We then run a bounded execution loop around the graph. This may look slightly redundant because LangGraph itself has conditional edges, but it serves an important governance purpose: it makes the iteration counter progression explicit and guarantees a hard bound even if a future modification accidentally weakens the router logic. Each cycle increments `iter_count` deterministically, then calls `graph.invoke(state)`. Inside that invocation, the graph runs `HYPOTHESIS → BACKTEST_TOOL → REVIEW`, and the conditional edge from REVIEW will either loop or stop.

After the graph invocation returns, we check the decision in state. If the reviewer set `decision` to STOP, we break. If the iteration counter has reached the maximum, we break. This is a belt-and-suspenders approach: bounded loops are a professional necessity. In production, a runaway loop can burn API budget, flood logs, and create unpredictable behavior. Here, boundedness is also pedagogical: students should see that the system does not “keep thinking forever.” It behaves like a controlled process with a budget.

At the end of the run, we print a compact summary: the final decision, iteration count, key backtest metrics, and the termination reason.

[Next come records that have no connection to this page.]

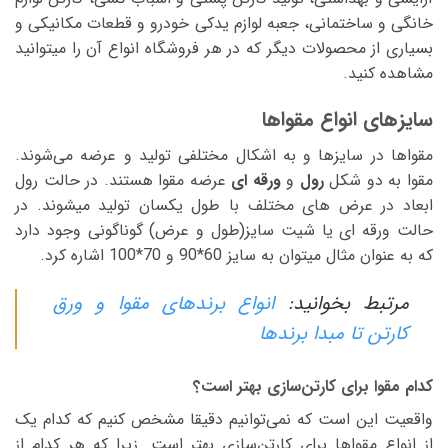
خانگی و ساختمانی، جعبه لوازم یدکی خودرو و قطعات مکانیکی و
بسیاری از محصولات دیگر که در هر فروشگاه انواع آن را میتوانید
مشاهده کنید.
سایزهای انواع مقواها
مقواها در سایز‌ها و به اشکال مختلفی تولید و عرضه‌ می‌شوند.
مقوا به دو شکل
رول
و
ورقه ای
عرضه مقوا هستند. در حالت رول
ابعاد در عرض های مختلف با طول یکسان تولید میشوند. در
حالت ورقه ای یا شیت سایز(طول و عرض) گوناگونی وجود دارد
که به عنوان مثال میتوان به سایز 60*90 و 70*100 اشاره کرد.
مرتبط بخوانید:
انواع برندهای مقوا و ورق
کارتن تا مبدا برندها
کدام مقوا برای کارتن‌سازی بهتر است؟
واقعیت این است که نمی‌توانیم دقیقا مشخص کنیم که کدام یک
از انواع مقواها برای کارتن‌سازی بهتر است. زیرا که هر کدام از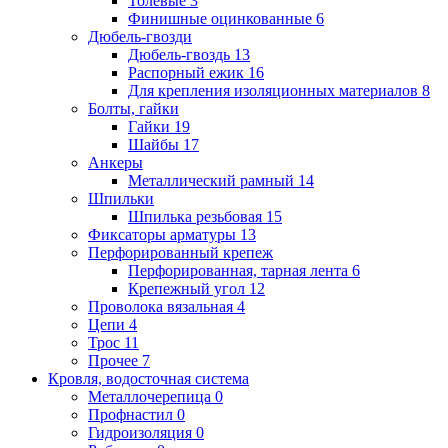
Толевые
3
Финишные оцинкованные
6
Дюбель-гвозди
Дюбель-гвоздь
13
Распорный ежик
16
Для крепления изоляционных материалов
8
Болты, гайки
Гайки
19
Шайбы
17
Анкеры
Металлический рамный
14
Шпильки
Шпилька резьбовая
15
Фиксаторы арматуры
13
Перфорированный крепеж
Перфорированная, тарная лента
6
Крепежный угол
12
Проволока вязальная
4
Цепи
4
Трос
11
Прочее
7
Кровля, водосточная система
Металлочерепица
0
Профнастил
0
Гидроизоляция
0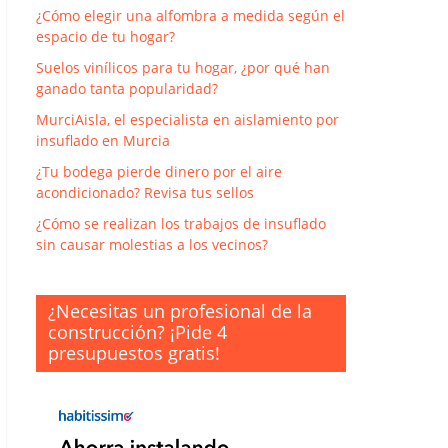
¿Cómo elegir una alfombra a medida según el
espacio de tu hogar?
Suelos vinílicos para tu hogar, ¿por qué han
ganado tanta popularidad?
MurciAisla, el especialista en aislamiento por
insuflado en Murcia
¿Tu bodega pierde dinero por el aire
acondicionado? Revisa tus sellos
¿Cómo se realizan los trabajos de insuflado
sin causar molestias a los vecinos?
¿Necesitas un profesional de la
construcción? ¡Pide 4
presupuestos gratis!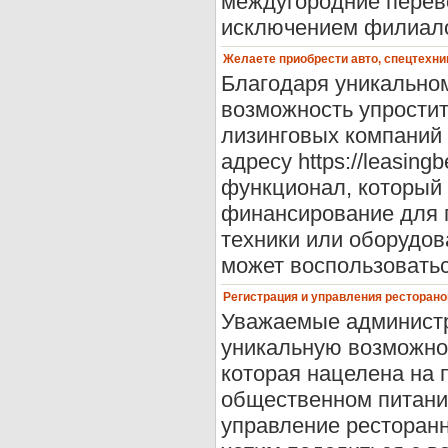
междугородние перево
исключением филиалов
Желаете приобрести авто, спецтехни
Благодаря уникальном
возможность упростит
лизинговых компаний 
адресу https://leasing
функционал, который 
финансирование для 
техники или оборудов
может воспользоватьс
Регистрация и управления ресторан
Уважаемые админист
уникальную возможнос
которая нацелена на
общественном питании
управление ресторанн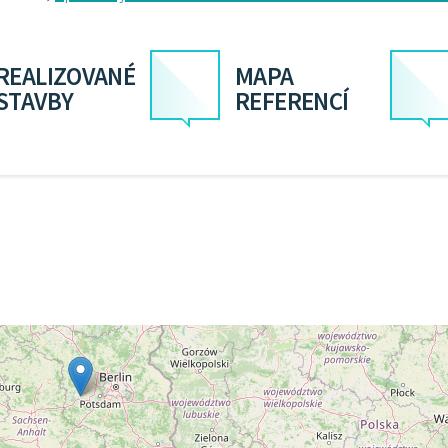
REALIZOVANÉ
MAPA
STAVBY
REFERENCÍ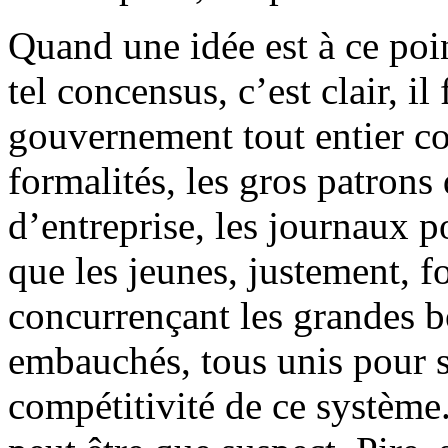
Quand une idée est à ce poin
tel concensus, c’est clair, il
gouvernement tout entier co
formalités, les gros patrons 
d’entreprise, les journaux p
que les jeunes, justement, f
concurrençant les grandes bo
embauchés, tous unis pour s
compétitivité de ce système.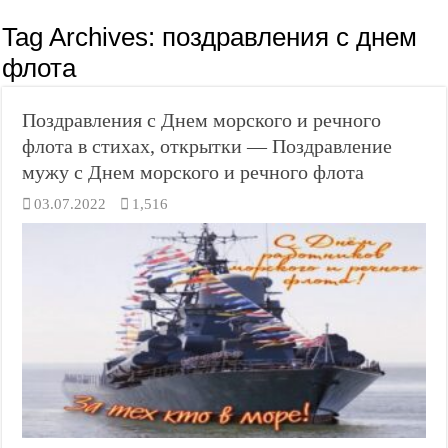
Tag Archives:
поздравления с днем
флота
Поздравления с Днем морского и речного
флота в стихах, открытки — Поздравление
мужу с Днем морского и речного флота
03.07.2022
1,516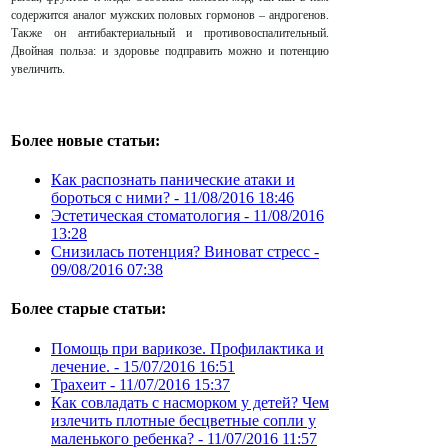
содержится аналог мужских половых гормонов – андрогенов.
Также он антибактериальный и противовоспалительный.
Двойная польза: и здоровье подправить можно и потенцию
увеличить.
Более новые статьи:
Как распознать панические атаки и
бороться с ними? -
11/08/2016 18:46
Эстетическая стоматология -
11/08/2016
13:28
Снизилась потенция? Виноват стресс -
09/08/2016 07:38
Более старые статьи:
Помощь при варикозе. Профилактика и
лечение. -
15/07/2016 16:51
Трахеит -
11/07/2016 15:37
Как совладать с насморком у детей? Чем
излечить плотные бесцветные сопли у
маленького ребенка? -
11/07/2016 11:57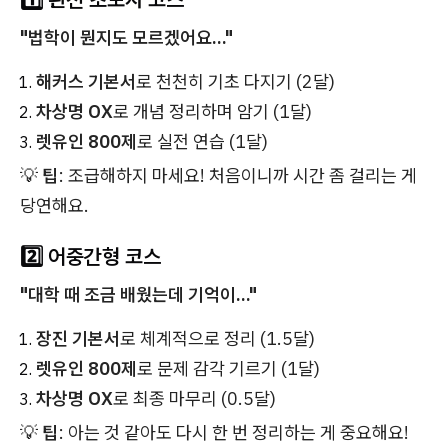
"법학이 뭔지도 모르겠어요..."
해커스 기본서
로 천천히 기초 다지기 (2달)
차상명 OX
로 개념 정리하며 암기 (1달)
렛유인 800제
로 실전 연습 (1달)
💡
팁
: 조급해하지 마세요! 처음이니까 시간 좀 걸리는 게
당연해요.
2️⃣ 어중간형 코스
"대학 때 조금 배웠는데 기억이..."
장진 기본서
로 체계적으로 정리 (1.5달)
렛유인 800제
로 문제 감각 기르기 (1달)
차상명 OX
로 최종 마무리 (0.5달)
💡
팁
: 아는 것 같아도 다시 한 번 정리하는 게 중요해요!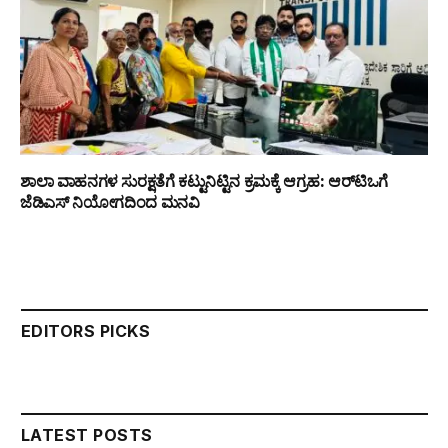
ಶಾಲಾ ವಾಹನಗಳ ಸುರಕ್ಷತೆಗೆ ಕಟ್ಟುನಿಟ್ಟಿನ ಕ್ರಮಕ್ಕೆ ಆಗ್ರಹ: ಆರ್‌ಟಿಒಗೆ
ಜೆಡಿಎಸ್ ನಿಯೋಗದಿಂದ ಮನವಿ
EDITORS PICKS
LATEST POSTS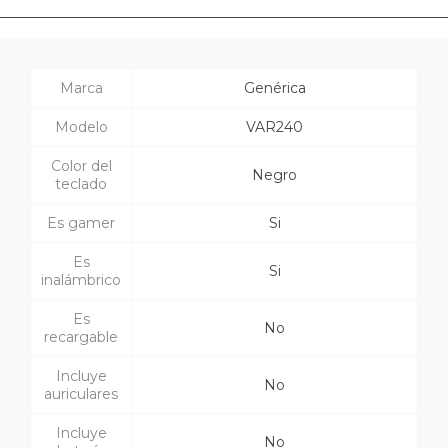
Marca
Genérica
Modelo
VAR240
Color del
Negro
teclado
Es gamer
Si
Es
Si
inalámbrico
Es
No
recargable
Incluye
No
auriculares
Incluye
No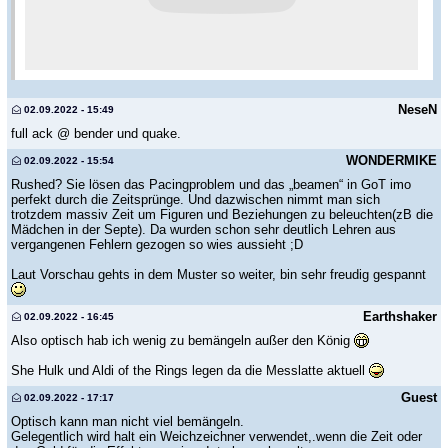
NeseN
02.09.2022 - 15:49
full ack @ bender und quake.
WONDERMIKE
02.09.2022 - 15:54
Rushed? Sie lösen das Pacingproblem und das „beamen“ in GoT imo
perfekt durch die Zeitsprünge. Und dazwischen nimmt man sich
trotzdem massiv Zeit um Figuren und Beziehungen zu beleuchten(zB die
Mädchen in der Septe). Da wurden schon sehr deutlich Lehren aus
vergangenen Fehlern gezogen so wies aussieht ;D
Laut Vorschau gehts in dem Muster so weiter, bin sehr freudig gespannt
Earthshaker
02.09.2022 - 16:45
Also optisch hab ich wenig zu bemängeln außer den König
She Hulk und Aldi of the Rings legen da die Messlatte aktuell
Guest
02.09.2022 - 17:17
Optisch kann man nicht viel bemängeln.
Gelegentlich wird halt ein Weichzeichner verwendet,.wenn die Zeit oder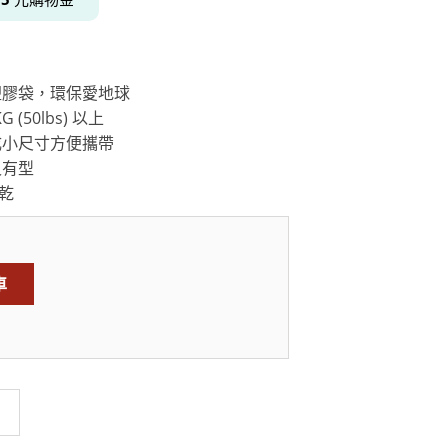
塑膠袋，環保愛地球
居家品牌精選
架
(50lbs) 以上
架
成小尺寸方便攜帶
架
又有型
晾乾
品牌精選
車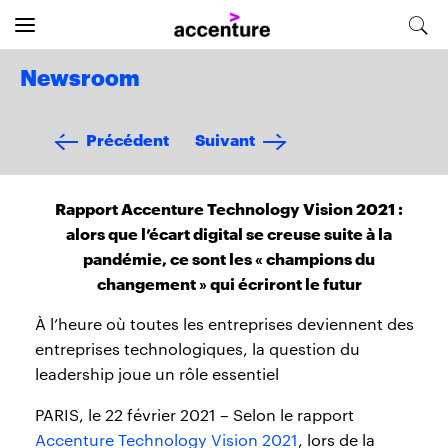
Newsroom
Précédent
Suivant
Rapport Accenture Technology Vision 2021 :
alors que l’écart digital se creuse suite à la
pandémie, ce sont les « champions du
changement » qui écriront le futur
À l’heure où toutes les entreprises deviennent des
entreprises technologiques, la question du
leadership joue un rôle essentiel
PARIS, le 22 février 2021 – Selon le rapport
Accenture Technology Vision 2021
, lors de la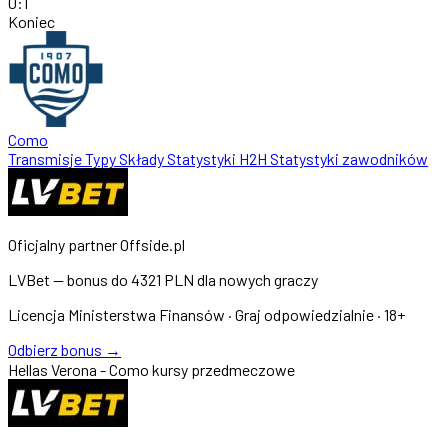
0
:
1
Koniec
Como
Transmisje
Typy
Składy
Statystyki
H2H
Statystyki zawodników
Oficjalny partner Offside.pl
LVBet — bonus do
4321 PLN
dla nowych graczy
Licencja Ministerstwa Finansów · Graj odpowiedzialnie · 18+
Odbierz bonus →
Hellas Verona - Como kursy przedmeczowe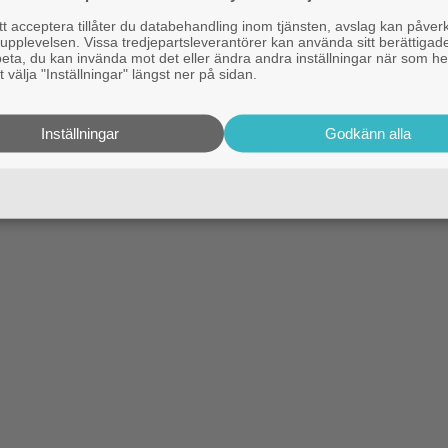
 acceptera tillåter du databehandling inom tjänsten, avslag kan påver
pplevelsen. Vissa tredjepartsleverantörer kan använda sitt berättigade
rbeta, du kan invända mot det eller ändra andra inställningar när som he
 välja "Inställningar" längst ner på sidan.
Inställningar
Godkänn alla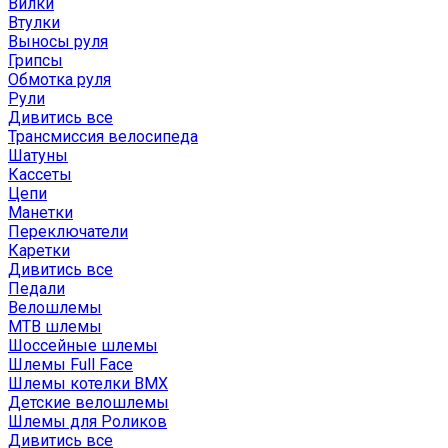
Вилки
Втулки
Выносы руля
Грипсы
Обмотка руля
Рули
Дивитись все
Трансмиссия велосипеда
Шатуны
Кассеты
Цепи
Манетки
Переключатели
Каретки
Дивитись все
Педали
Велошлемы
MTB шлемы
Шоссейные шлемы
Шлемы Full Face
Шлемы котелки BMX
Детские велошлемы
Шлемы для Роликов
Дивитись все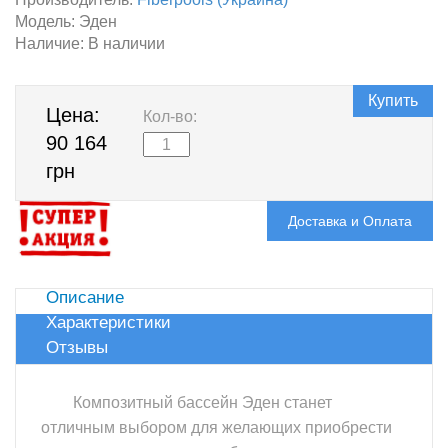
Модель:
Эден
Наличие:
В наличии
Купить
Цена:
Кол-во:
90 164
грн
Доставка и Оплата
Описание
Характеристики
Отзывы
Композитный бассейн Эден станет
отличным выбором для желающих приобрести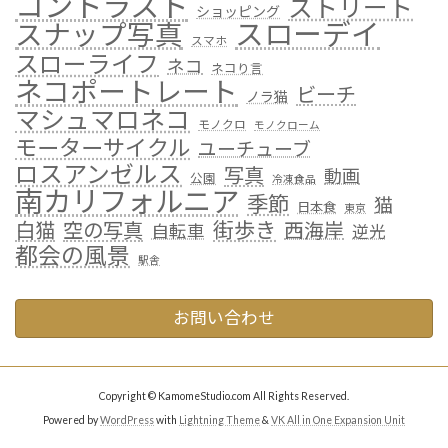
コントラスト
ストリート
ショッピング
スローデイ
スナップ写真
スマホ
スローライフ
ネコ
ネコり言
ネコポートレート
ビーチ
ノラ猫
マシュマロネコ
モノクロ
モノクローム
モーターサイクル
ユーチューブ
ロスアンゼルス
写真
動画
公園
冷凍食品
南カリフォルニア
季節
猫
日本食
東京
街歩き
白猫
空の写真
西海岸
自転車
逆光
都会の風景
駅舎
お問い合わせ
Copyright © KamomeStudio.com All Rights Reserved.
Powered by
WordPress
with
Lightning Theme
&
VK All in One Expansion Unit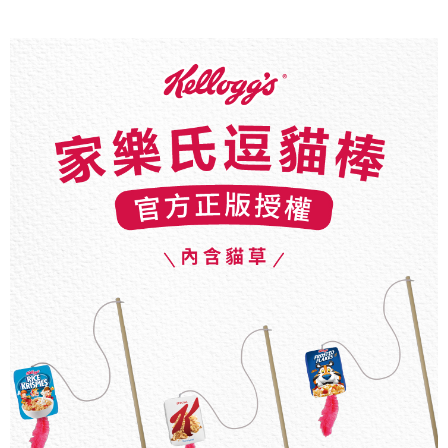
離島宅配
每筆NT$100，滿NT$899(含以上)免運費
海外配送
查看運費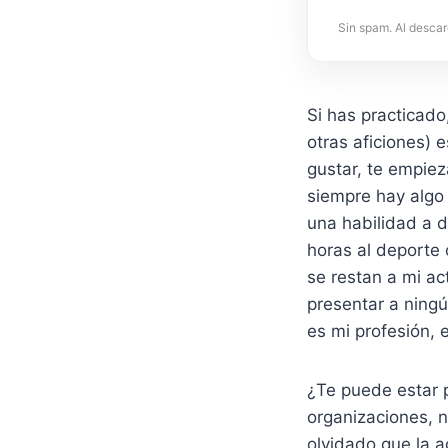
Sin spam. Al descar
Si has practicado
otras aficiones) 
gustar, te empiez
siempre hay algo
una habilidad a 
horas al deporte 
se restan a mi ac
presentar a ningú
es mi profesión, 
¿Te puede estar 
organizaciones, 
olvidado que la a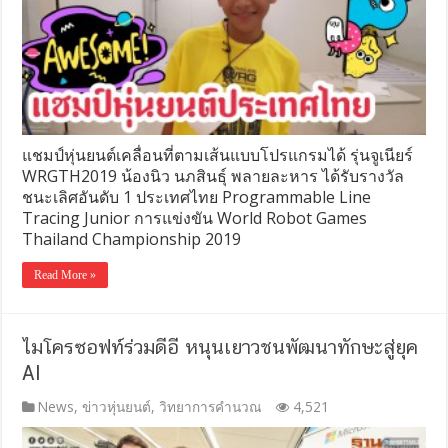
แชมป์หุ่นยนต์เคลื่อนที่ตามเส้นแบบโปรแกรมได้​ รุ่นจูเนียร์​
WRGTH2019 น้องนิว​ นภสินธุ์​ พลายละหาร​ ได้รับรางวัล
ชนะเลิศอันดับ​ 1​ ประเทศไทย​ Programmable​ Line​
Tracing​ Junior​ การแข่งขัน​ World​ Robot​ Games​
Thailand​ Championship​ 2019​
Read More »
ไมโครซอฟท์ร่วมดีอี หนุนเยาวชนพัฒนาทักษะสู่ยุค
AI
News
,
ข่าวหุ่นยนต์
,
วิทยาการคำนวณ
4,521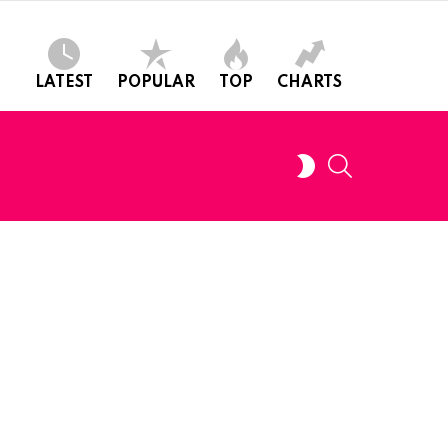
LATEST
POPULAR
TOP
CHARTS
SEARCH
SWITCH
SKIN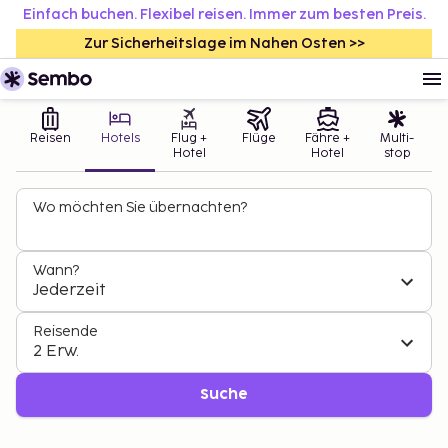
Einfach buchen. Flexibel reisen. Immer zum besten Preis.
Zur Sicherheitslage im Nahen Osten >>
Reisen
Hotels
Flug +
Flüge
Fähre +
Multi-
Hotel
Hotel
stop
Wo möchten Sie übernachten?
Wann?
Jederzeit
Reisende
2 Erw.
Suche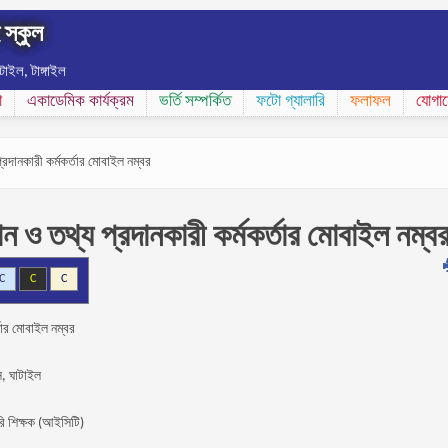
ই স্কুল
াটাইল, টাঙ্গাইল
া
একাডেমিক কার্যক্রম
ভর্তি সম্পর্কিত
ফটো গ্যালারি
ফলাফল
যোগা
্রদানকারী কর্মকর্তার মোবাইল নম্বর
ান ও তথ্য প্রদানকারী কর্মকর্তার মোবাইল নম্ব
C
C
C
্তার মোবাইল নম্বর
াস, ঘাটাইল
রি শিক্ষক (আইসিটি)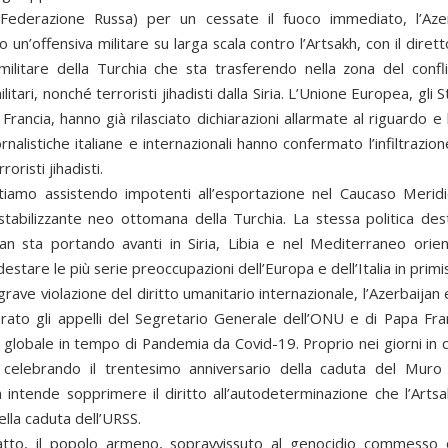
Federazione Russa) per un cessate il fuoco immediato, l’Aze
un’offensiva militare su larga scala contro l’Artsakh, con il dire
 militare della Turchia che sta trasferendo nella zona del confl
ilitari, nonché terroristi jihadisti dalla Siria. L’Unione Europea, gli St
 Francia, hanno già rilasciato dichiarazioni allarmate al riguardo e l
rnalistiche italiane e internazionali hanno confermato l’infiltrazio
roristi jihadisti.
stiamo assistendo impotenti all’esportazione nel Caucaso Meridi
estabilizzante neo ottomana della Turchia. La stessa politica dest
n sta portando avanti in Siria, Libia e nel Mediterraneo orie
stare le più serie preoccupazioni dell’Europa e dell’Italia in primis
grave violazione del diritto umanitario internazionale, l’Azerbaijan 
rato gli appelli del Segretario Generale dell’ONU e di Papa Fr
 globale in tempo di Pandemia da Covid-19. Proprio nei giorni in c
 celebrando il trentesimo anniversario della caduta del Muro 
n intende sopprimere il diritto all’autodeterminazione che l’Arts
lla caduta dell’URSS.
atto, il popolo armeno, sopravvissuto al genocidio commesso 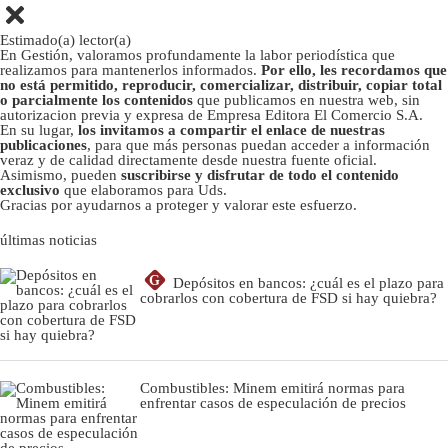
Estimado(a) lector(a)
En Gestión, valoramos profundamente la labor periodística que
realizamos para mantenerlos informados.
Por ello, les recordamos que
no está permitido, reproducir, comercializar, distribuir, copiar total
o parcialmente los contenidos
que publicamos en nuestra web, sin
autorizacion previa y expresa de Empresa Editora El Comercio S.A.
En su lugar,
los invitamos a compartir el enlace de nuestras
publicaciones
, para que más personas puedan acceder a información
veraz y de calidad directamente desde nuestra fuente oficial.
Asimismo, pueden
suscribirse y disfrutar de todo el contenido
exclusivo
que elaboramos para Uds.
Gracias por ayudarnos a proteger y valorar este esfuerzo.
últimas noticias
G
Depósitos en bancos: ¿cuál es el plazo para
cobrarlos con cobertura de FSD si hay quiebra?
Combustibles: Minem emitirá normas para
enfrentar casos de especulación de precios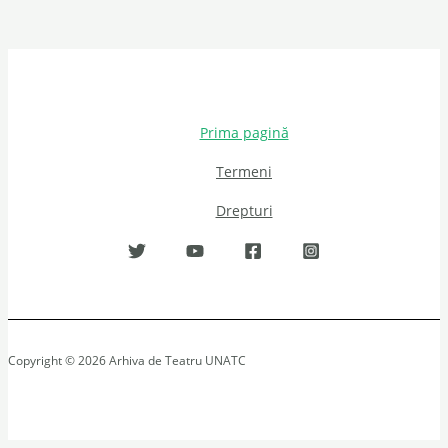
Prima pagină
Termeni
Drepturi
Copyright © 2026 Arhiva de Teatru UNATC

This is intentionally short. The full detail is stored in state and will be exported in the next cells. This matches real workflows: a run produces an executive summary for quick inspection and a full artifact bundle for deeper review.

The output you observed earlier—STOP after one iteration with negative Sharpe—was not an error in execution. It was the policy doing what it was told. After we updated Cell 6, negative Sharpe now triggers one refinement iteration (as long as budget remains). That change is precisely the point of Cell 8: the system’s behavior is controlled by explicit rules, so you can change behavior by changing policy, not by adding ad hoc manual steps.

For financial practitioners, this cell demonstrates the operational pattern of governed research: you can run the same workflow repeatedly, compare results, and trust that the process is consistent. That is exactly what you need in a desk environment where multiple analysts must produce work that is reproducible and reviewable.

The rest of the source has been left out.